Minutes before I was trading jokes and listing off everything that still needed to be done with my friend and Silicon Slopes managing editor Chris Rawle. We had a plan and as long as we executed on it we believed there was a chance the Summit would be a big win for Utah’s tech community.
None of that mattered after the call. I told my wife I would be right there and said to Chris that something was wrong and I had to go.
I showed up to the clinic just as they were taking my wife and 5-year-old son who never leaves her side back to get an ultrasound. It didn’t take long to receive the devastating news. The baby had passed away. My wife would need to go to the hospital to be induced into labor to perform a stillbirth.
Heartbroken, we entered the maternity ward knowing we wouldn’t be leaving with a baby and new addition to our family. We stayed in the hospital overnight while my beautiful and courageous wife went through a terrifying and tragic ordeal.
We checked out of Utah Valley Hospital in Provo at 10:00pm and arrived at a hotel in downtown Salt Lake City an hour later. The first-ever Silicon Slopes Tech Summit would kick-off bright and early the following morning.
On the drive up to our hotel, still reeling and all out of tears, I received a phone call from Qualtrics CEO Ryan Smith. “Tomorrow’s event isn’t important,” he said. “What’s important is the woman sitting in that car next to you and the rest of your family. Tragedy has a way of bringing into focus what matters most in life. You’ve got this.”
When I arrived at the Salt Palace the following morning it instantly became clear that the inaugural Silicon Slopes Tech Summit was going to be a huge success thanks to the leadership and dedication of Stuart Gold, Julie Kehoe, Josh James, Carine Clark, Aaron Skonnard, Dave Elkington, Ryan Smith, Dave Bateman, Todd Pedersen, Marcus Liassides, Dan Burton, Brad Rencher, Fraser Bullock, Chris Rawle, all of the wonderful folks at Cornerstone, and a seemingly never-ending list of incredible people and organizations. My wife and I will be forever grateful for the outpouring of support and love we received from this unique and compassionate community we call “Silicon Slopes.”

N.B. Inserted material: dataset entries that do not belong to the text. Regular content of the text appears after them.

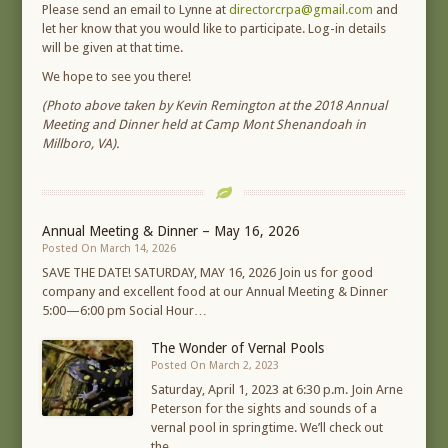
Please send an email to Lynne at
directorcrpa@gmail.com
and
let her know that you would like to participate. Log-in details
will be given at that time.
We hope to see you there!
(Photo above taken by Kevin Remington at the 2018 Annual
Meeting and Dinner held at Camp Mont Shenandoah in
Millboro, VA).
Annual Meeting & Dinner – May 16, 2026
Posted On March 14, 2026
SAVE THE DATE! SATURDAY, MAY 16, 2026 Join us for good
company and excellent food at our Annual Meeting & Dinner
5:00—6:00 pm Social Hour…
The Wonder of Vernal Pools
Posted On March 2, 2023
Saturday, April 1, 2023 at 6:30 p.m. Join Arne
Peterson for the sights and sounds of a
vernal pool in springtime. We’ll check out
the…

This tragic experience informs my opinion on the aforementioned debate. I believe it’s true that one can not expect to see an extraordinary amount of success without being willing to put in an extraordinary amount of work and personal sacrifice. It’s also true that success is a relative term and the type of sacrifice we’re talking about comes with very real costs to a person’s health, relationships, and mental well-being. It took the loss of what would have been my fourth child for me to recognize the effect my own hard work and sacrifice was having on my wife and the people who matter most to me in life.
Entrepreneurship is a unique and enticing career path because success is democratized. While it’s still unnecessarily and discriminately harder to get started for some more than others, entrepreneurship is the great equalizer of our time. A person’s background isn’t as relevant as their ability to work harder and sacrifice more than the competition.
However, how hard you’re willing to work and how much you’re willing to sacrifice is often less a test of character than circumstance. At the end of the day, the only question that matters is whether you want all of that hard work to be how you’re remembered by those you love the most. The stakes couldn’t be higher. After all, hard work eventually becomes your life’s work.